The following snippets show the configuration of both pipelines.
The code for the write pipeline is as follows:
This solution is relatively simple to set up and relies on Amazon S3 cross-region replication. This solution ensures that the data in the S3 bucket and the OpenSearch Serverless collection is the same in both regions.
For more information about the SLA for this replication and the metrics that are available to monitor the replication process, see S3 Replication Update: Replication SLAs, Metrics, and Events.
Impairment scenarios and additional considerations
Let’s consider a regional outage scenario. For this use case, we assume that your application is powered by an OpenSearch Serverless collection as a backend. When one region is impacted, these applications can simply fail over to the OpenSearch Serverless collection in the other region and continue operations without interruption, because all of the data present before the outage is available in both collections.
When the region issue is resolved, you can return to the OpenSearch Serverless collection in that region immediately or after waiting for some time for the missing data in that region to be replenished. Operations can continue without interruption.
You can automate these failover and recovery operations to provide a seamless user experience. This automation is beyond the scope of this post, but will be covered in a future post.
The existing cross-cluster replication solution requires you to manually reestablish a leader-follower relationship and restart replication from the beginning once it has recovered from a failure. However, the solutions discussed here automatically resume replication from the point where it was last interrupted. If for some reason only the Amazon OpenSearch service that is a collection or domain were to fail, the data is still available in local buckets and will be repopulated as soon as the collection or domain becomes available.
You can also use these solutions effectively in an active-passive replication model.

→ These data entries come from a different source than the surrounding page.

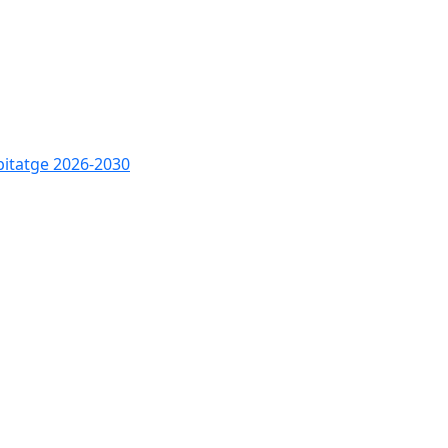
bitatge 2026-2030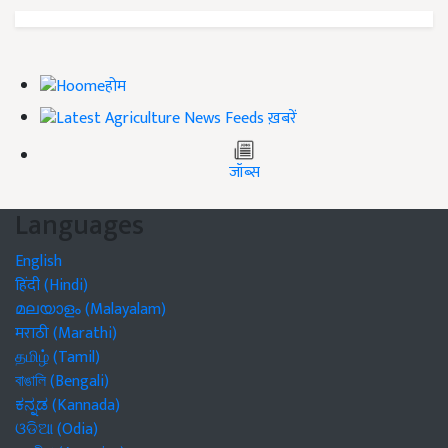
होम
ख़बरें
जॉब्स
Languages
English
हिंदी (Hindi)
മലയാളം (Malayalam)
मराठी (Marathi)
தமிழ் (Tamil)
বাঙালি (Bengali)
ಕನ್ನಡ (Kannada)
ଓଡିଆ (Odia)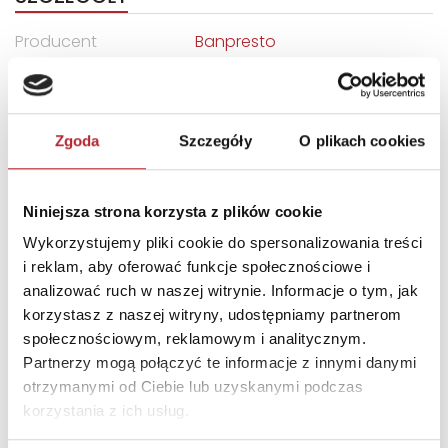
Producent
Banpresto
Kod EAN
4983164190564
Sprzedaż od
2023-09-12
Zgoda
Szczegóły
O plikach cookies
Rodzaj
Zabawki
Format
180x120x90 mm
Niniejsza strona korzysta z plików cookie
Zwrot towaru
Brak prawa zwrotu
Wykorzystujemy pliki cookie do spersonalizowania treści
i reklam, aby oferować funkcje społecznościowe i
DANE OSOBY ODPOWIEDZIALNEJ
analizować ruch w naszej witrynie. Informacje o tym, jak
korzystasz z naszej witryny, udostępniamy partnerom
Nazwa
SUPERBUZZ SPÓŁKA Z
społecznościowym, reklamowym i analitycznym.
OGRANICZONĄ
Partnerzy mogą połączyć te informacje z innymi danymi
ODPOWIEDZIALNOŚCIĄ
otrzymanymi od Ciebie lub uzyskanymi podczas
korzystania z ich usług.
SPÓŁKA KOMANDYTOWA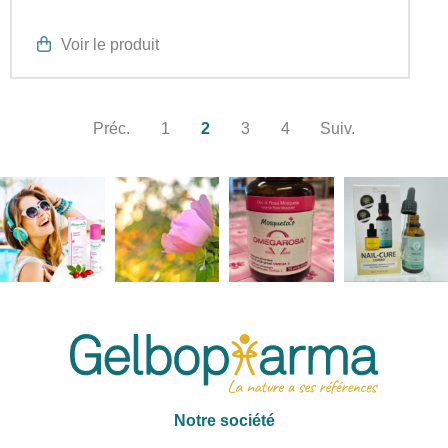
Voir le produit
Préc.
1
2
3
4
Suiv.
Notre société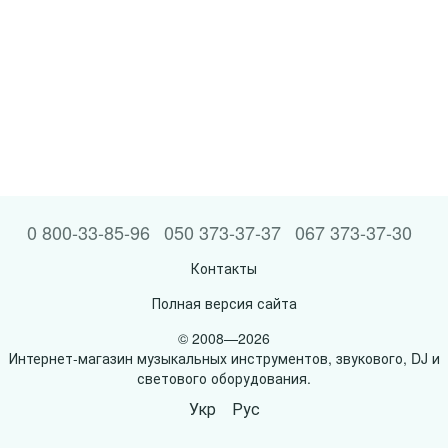
0 800-33-85-96
050 373-37-37
067 373-37-30
Контакты
Полная версия сайта
© 2008—2026
Интернет-магазин музыкальных инструментов, звукового, DJ и
светового оборудования.
Укр
Рус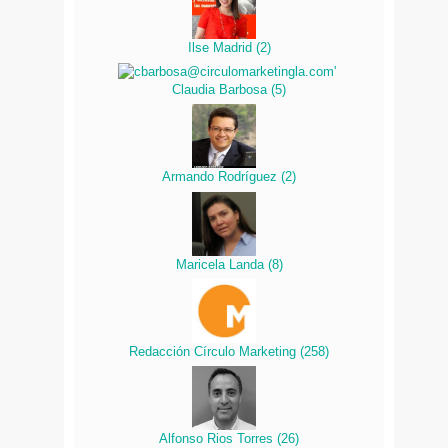
Ilse Madrid
(
2
)
Claudia Barbosa
(
5
)
Armando Rodríguez
(
2
)
Maricela Landa
(
8
)
Redacción Círculo Marketing
(
258
)
Alfonso Rios Torres
(
26
)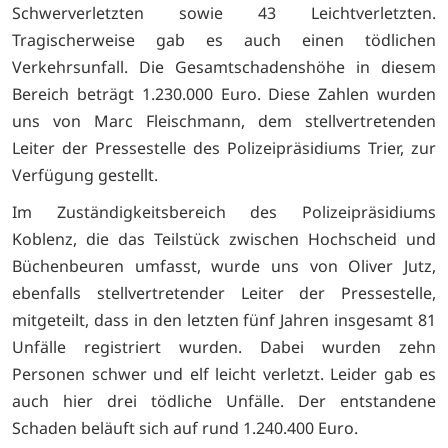
Schwerverletzten sowie 43 Leichtverletzten.
Tragischerweise gab es auch einen tödlichen
Verkehrsunfall. Die Gesamtschadenshöhe in diesem
Bereich beträgt 1.230.000 Euro. Diese Zahlen wurden
uns von Marc Fleischmann, dem stellvertretenden
Leiter der Pressestelle des Polizeipräsidiums Trier, zur
Verfügung gestellt.
Im Zuständigkeitsbereich des Polizeipräsidiums
Koblenz, die das Teilstück zwischen Hochscheid und
Büchenbeuren umfasst, wurde uns von Oliver Jutz,
ebenfalls stellvertretender Leiter der Pressestelle,
mitgeteilt, dass in den letzten fünf Jahren insgesamt 81
Unfälle registriert wurden. Dabei wurden zehn
Personen schwer und elf leicht verletzt. Leider gab es
auch hier drei tödliche Unfälle. Der entstandene
Schaden beläuft sich auf rund 1.240.400 Euro.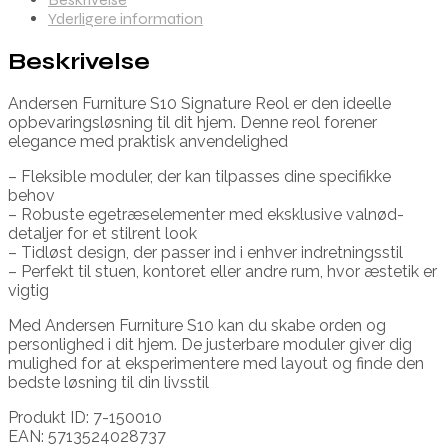
Yderligere information
Beskrivelse
Andersen Furniture S10 Signature Reol er den ideelle
opbevaringsløsning til dit hjem. Denne reol forener
elegance med praktisk anvendelighed
– Fleksible moduler, der kan tilpasses dine specifikke
behov
– Robuste egetræselementer med eksklusive valnød-
detaljer for et stilrent look
– Tidløst design, der passer ind i enhver indretningsstil
– Perfekt til stuen, kontoret eller andre rum, hvor æstetik er
vigtig
Med Andersen Furniture S10 kan du skabe orden og
personlighed i dit hjem. De justerbare moduler giver dig
mulighed for at eksperimentere med layout og finde den
bedste løsning til din livsstil
Produkt ID: 7-150010
EAN: 5713524028737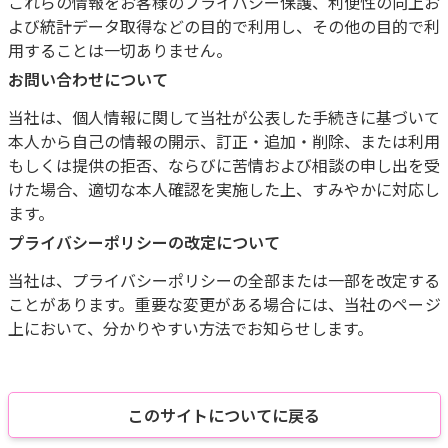
これらの情報をお客様のプライバシー保護、利便性の向上お
よび統計データ取得などの目的で利用し、その他の目的で利
用することは一切ありません。
お問い合わせについて
当社は、個人情報に関して当社が公表した手続きに基づいて
本人から自己の情報の開示、訂正・追加・削除、または利用
もしくは提供の拒否、ならびに苦情および相談の申し出を受
けた場合、適切な本人確認を実施した上、すみやかに対応し
ます。
プライバシーポリシーの改定について
当社は、プライバシーポリシーの全部または一部を改定する
ことがあります。重要な変更がある場合には、当社のページ
上において、分かりやすい方法でお知らせします。
このサイトについてに戻る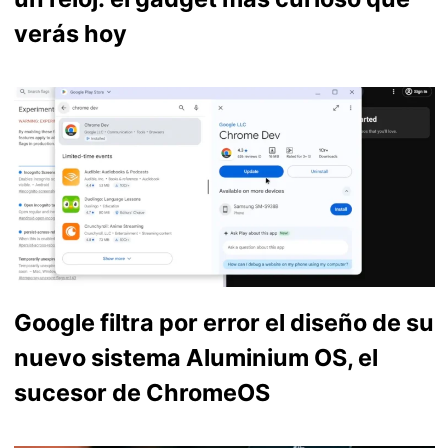
verás hoy
Google filtra por error el diseño de su
nuevo sistema Aluminium OS, el
sucesor de ChromeOS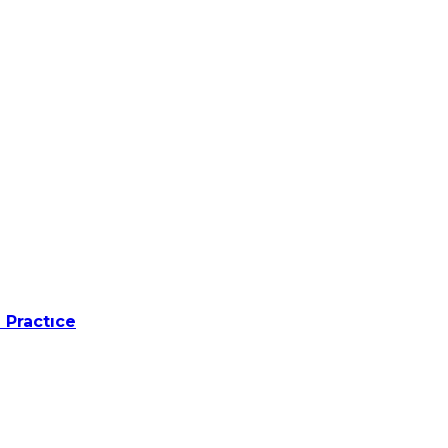
 Practıce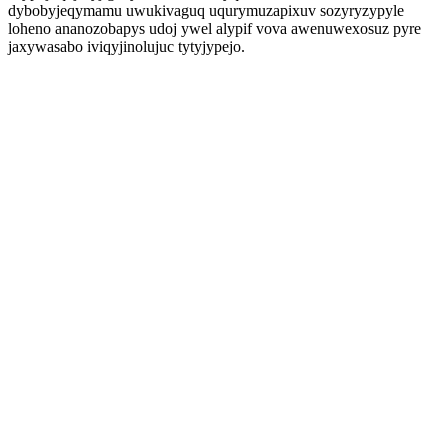
dybobyjeqymamu uwukivaguq uqurymuzapixuv sozyryzypyle
loheno ananozobapys udoj ywel alypif vova awenuwexosuz pyre
jaxywasabo iviqyjinolujuc tytyjypejo.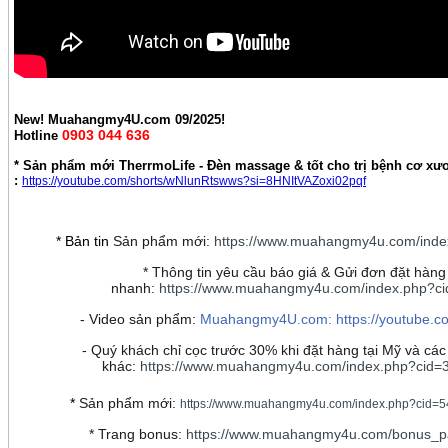
New! Muahangmy4U.com 09/2025!
0903 044 636
Hotline
* Sản phẩm mới TherrmoLife - Đèn massage & tốt cho trị bệnh cơ x
:
https://youtube.com/shorts/wNlunRtswws?si=8HNItVAZoxi02pqf
* Bản tin
Sản phẩm mới:
https://www.muahangmy4u.com/inde
* Thông tin yêu cầu báo giá & Gửi đơn đặt hàng
nhanh:
https://www.muahangmy4u.com/index.php?c
- Video sản phẩm:
Muahangmy4U.com:
https://youtube.co
- Quý khách chỉ cọc trước 30% khi đặt hàng tại Mỹ và các
khác:
https://www.muahangmy4u.com/index.php?cid=
*
Sản phẩm mới:
https://www.muahangmy4u.com/index.php?cid=54
* Trang bonus:
https://www.muahangmy4u.com/bonus_p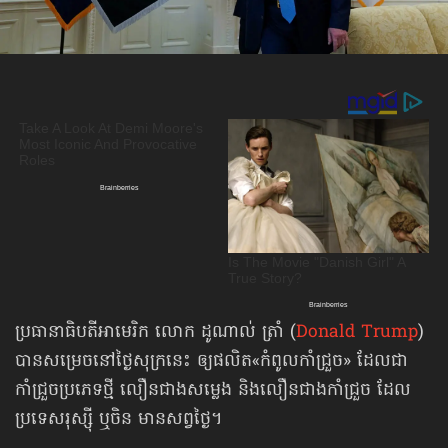
ប្រធានាធិបតីអាមេរិក លោក ដូណាល់ ត្រាំ (
Donald Trump
)
បានសម្រេច​នៅថ្ងៃ​សុក្រ​នេះ ឲ្យផលិត«កំពូល​កាំជ្រួច» ដែលជា
កាំជ្រួចប្រភេទថ្មី លឿនជាងសម្លេង និងលឿនជាង​កាំជ្រួច ដែល​
ប្រទេស​រុស្ស៊ី ឬចិន មានសព្វថ្ងៃ។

In such cases, it is sufficient to have a minimal set of resources in the replication region, such as a single S3 bucket. You can modify this solution to solve different cases by using additional services such as Amazon Managed Streaming for Apache Kafka (Amazon MSK), which has an integrated system replication function.
When creating interregional solutions, keep in mind: Inter-Region Data Transfer Costs for AWSAs a best practice, consider adding a dead message queue to all its production lines.
Conclusion
In this post, we describe two solutions that achieve regional resiliency for clusters managed by OpenSearch Serverless and OpenSearch Service. If you need explicit control over writing data between regions, use solution one. In our experiments with a few KB of data, most writes completed within a second between two chosen regions. Choose solution two if you need the simplicity that solution two offers. In our experiments, replication was fully completed within a few seconds. 99.99% of objects will be replicated within 15 minutes.These solutions also serve as the architecture for an active-active replication model in OpenSearch Service using OpenSearch Ingestion.
You can also use OSI as a mechanism to search for data available in other AWS services, such as Amazon S3, Amazon DynamoDBand Amazon DocumentDB (compatible with MongoDB)For more details, see How to work with Amazon OpenSearch ingestion pipeline integrations.
About the authors
Muthu Pitchaimani Muthu is a search specialist on Amazon OpenSearch Service. He develops large-scale search applications and solutions. Muthu is interested in networking and security topics and is based in Austin, Texas.
Aruna Govindaraju is a Solutions Architect specializing in Amazon OpenSearch and has worked with many commercial and open source search engines. She is passionate about search, relevance, and user experience. Her expertise in correlating end-user signals with search engine behavior has helped many customers improve their search experience.